The QRL Bromine Hardfork - A look inside
The QRL Bromine Hardfork: A look inside
Quantum secure weighted threshold multisignature addresses & transactions, ephemeral messaging LatticeTX, and RandomX land in QRL mainnet.
From the beginning, we have been passionate about driving the solutions to prepare for the next revolution in secure digital asset storage.
This was demonstrated in 2018 with the launch of the first usable quantum secure enterprise-grade blockchain backed by the stateful signature scheme XMSS, as opposed to ECDSA found in many blockchains. XMSS is now currently slated as a draft recommendation by the National Institute of Science and Technology (NIST).

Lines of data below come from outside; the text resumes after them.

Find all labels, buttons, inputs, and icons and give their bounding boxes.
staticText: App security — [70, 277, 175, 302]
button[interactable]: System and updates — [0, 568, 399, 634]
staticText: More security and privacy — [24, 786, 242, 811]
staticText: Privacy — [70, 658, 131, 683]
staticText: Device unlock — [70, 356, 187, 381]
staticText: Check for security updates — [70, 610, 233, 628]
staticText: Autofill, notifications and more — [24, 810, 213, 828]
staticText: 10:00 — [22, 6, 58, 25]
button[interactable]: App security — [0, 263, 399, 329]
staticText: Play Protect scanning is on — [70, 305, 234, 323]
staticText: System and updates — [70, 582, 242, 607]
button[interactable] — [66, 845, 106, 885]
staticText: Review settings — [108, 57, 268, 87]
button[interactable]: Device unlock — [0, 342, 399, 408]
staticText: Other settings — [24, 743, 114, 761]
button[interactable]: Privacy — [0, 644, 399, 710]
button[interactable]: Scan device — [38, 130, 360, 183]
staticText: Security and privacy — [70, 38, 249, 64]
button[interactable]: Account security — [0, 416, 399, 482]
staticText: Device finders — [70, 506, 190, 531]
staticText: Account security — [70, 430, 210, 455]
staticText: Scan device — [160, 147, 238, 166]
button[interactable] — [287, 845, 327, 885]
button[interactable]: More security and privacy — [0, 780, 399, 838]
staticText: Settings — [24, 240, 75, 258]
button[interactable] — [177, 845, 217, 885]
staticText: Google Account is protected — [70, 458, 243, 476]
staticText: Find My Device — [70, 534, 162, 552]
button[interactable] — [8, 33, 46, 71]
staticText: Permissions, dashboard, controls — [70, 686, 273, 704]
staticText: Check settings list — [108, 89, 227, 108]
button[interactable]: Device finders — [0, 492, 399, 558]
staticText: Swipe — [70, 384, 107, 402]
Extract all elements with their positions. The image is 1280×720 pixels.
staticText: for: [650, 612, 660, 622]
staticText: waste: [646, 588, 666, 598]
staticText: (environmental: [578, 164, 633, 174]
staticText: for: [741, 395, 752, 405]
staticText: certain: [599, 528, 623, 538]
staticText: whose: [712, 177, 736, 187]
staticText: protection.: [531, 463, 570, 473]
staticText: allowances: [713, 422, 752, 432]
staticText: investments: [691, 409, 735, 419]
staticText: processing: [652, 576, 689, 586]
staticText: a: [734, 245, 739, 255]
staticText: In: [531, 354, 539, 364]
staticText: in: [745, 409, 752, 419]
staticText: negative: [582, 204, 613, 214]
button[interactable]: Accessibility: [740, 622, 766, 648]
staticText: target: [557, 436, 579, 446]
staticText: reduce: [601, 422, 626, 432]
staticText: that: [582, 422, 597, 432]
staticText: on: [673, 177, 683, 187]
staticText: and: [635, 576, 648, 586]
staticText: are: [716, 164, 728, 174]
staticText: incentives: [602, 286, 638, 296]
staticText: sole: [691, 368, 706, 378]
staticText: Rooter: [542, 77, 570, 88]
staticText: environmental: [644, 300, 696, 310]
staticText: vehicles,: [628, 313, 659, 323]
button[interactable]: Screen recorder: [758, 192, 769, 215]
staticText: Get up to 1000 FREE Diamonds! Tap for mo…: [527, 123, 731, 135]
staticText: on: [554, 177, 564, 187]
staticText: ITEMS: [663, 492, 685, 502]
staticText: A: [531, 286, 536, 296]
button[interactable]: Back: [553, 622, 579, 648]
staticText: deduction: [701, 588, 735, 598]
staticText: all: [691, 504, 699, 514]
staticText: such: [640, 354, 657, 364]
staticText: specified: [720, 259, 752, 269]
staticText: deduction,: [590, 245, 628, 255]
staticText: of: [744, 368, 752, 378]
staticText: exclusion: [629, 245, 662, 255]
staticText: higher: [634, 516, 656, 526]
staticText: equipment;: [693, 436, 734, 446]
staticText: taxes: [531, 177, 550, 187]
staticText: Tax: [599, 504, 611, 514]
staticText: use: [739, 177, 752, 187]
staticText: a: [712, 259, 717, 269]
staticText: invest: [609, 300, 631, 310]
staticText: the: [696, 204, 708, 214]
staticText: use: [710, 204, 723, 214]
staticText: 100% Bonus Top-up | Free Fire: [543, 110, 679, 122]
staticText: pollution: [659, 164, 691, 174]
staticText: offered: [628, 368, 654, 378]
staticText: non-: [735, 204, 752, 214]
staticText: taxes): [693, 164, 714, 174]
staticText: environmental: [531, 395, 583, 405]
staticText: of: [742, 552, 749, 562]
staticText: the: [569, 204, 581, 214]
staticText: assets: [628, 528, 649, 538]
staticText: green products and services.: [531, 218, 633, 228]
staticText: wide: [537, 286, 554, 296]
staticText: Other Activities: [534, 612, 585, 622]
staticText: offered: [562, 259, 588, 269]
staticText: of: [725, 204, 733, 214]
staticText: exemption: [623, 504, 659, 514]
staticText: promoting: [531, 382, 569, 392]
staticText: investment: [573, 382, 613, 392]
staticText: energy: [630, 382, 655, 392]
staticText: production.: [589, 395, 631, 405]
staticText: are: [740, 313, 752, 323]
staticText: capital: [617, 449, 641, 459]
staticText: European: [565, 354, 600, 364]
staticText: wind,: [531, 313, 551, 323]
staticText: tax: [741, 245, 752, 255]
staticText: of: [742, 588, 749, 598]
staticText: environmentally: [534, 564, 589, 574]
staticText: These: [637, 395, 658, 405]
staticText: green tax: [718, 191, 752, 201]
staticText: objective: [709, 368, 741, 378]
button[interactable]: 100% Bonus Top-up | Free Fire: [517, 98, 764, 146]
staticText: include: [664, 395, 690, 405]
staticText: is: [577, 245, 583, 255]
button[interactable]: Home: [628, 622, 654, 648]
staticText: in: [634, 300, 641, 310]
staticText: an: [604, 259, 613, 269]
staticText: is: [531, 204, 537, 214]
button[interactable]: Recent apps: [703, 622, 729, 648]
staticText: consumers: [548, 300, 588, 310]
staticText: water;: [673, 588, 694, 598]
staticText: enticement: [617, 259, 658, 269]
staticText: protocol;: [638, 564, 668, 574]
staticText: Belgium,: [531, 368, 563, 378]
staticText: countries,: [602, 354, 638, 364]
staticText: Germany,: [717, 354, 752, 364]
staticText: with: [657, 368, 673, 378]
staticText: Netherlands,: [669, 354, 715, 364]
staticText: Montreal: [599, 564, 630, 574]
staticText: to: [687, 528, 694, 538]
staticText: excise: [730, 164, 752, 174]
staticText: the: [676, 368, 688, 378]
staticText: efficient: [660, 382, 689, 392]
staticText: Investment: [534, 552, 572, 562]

Our launch was further accompanied by a full suite of tools:
Desktop wallets for Linux, Mac, and Windows Web
A web wallet with the full functionality of the desktop wallet.
Explorer, both on the web and bundled as part of the desktop wallet clients.
An API along with extensive documentation
Colored Token functionality through QRT’s
Which we continued to improve upon our network by adding things like:
Hardware wallet support with the Ledger Nano S/X
Multiple API’s documented at api.theqrl.org
A qrl-cli for easy command-line usage
Quantum resistant notarisation
And with this hardfork, Bromine, we’re adding/improving:
Still to look forward to are:
Proposals that have passed through the QRL Improvement Proposals (QIP) process
For the QRL Bromine hardfork, a special thanks goes out The QRL Contributors group, as well as the 48 contributors with 7,888 commits over the years that helped in innumerable ways.
Weighted threshold multisignature addresses & transactions
Critical to any trustless (and trusted) system is the ability to handle different methods of governance on how allocated funds can be spent.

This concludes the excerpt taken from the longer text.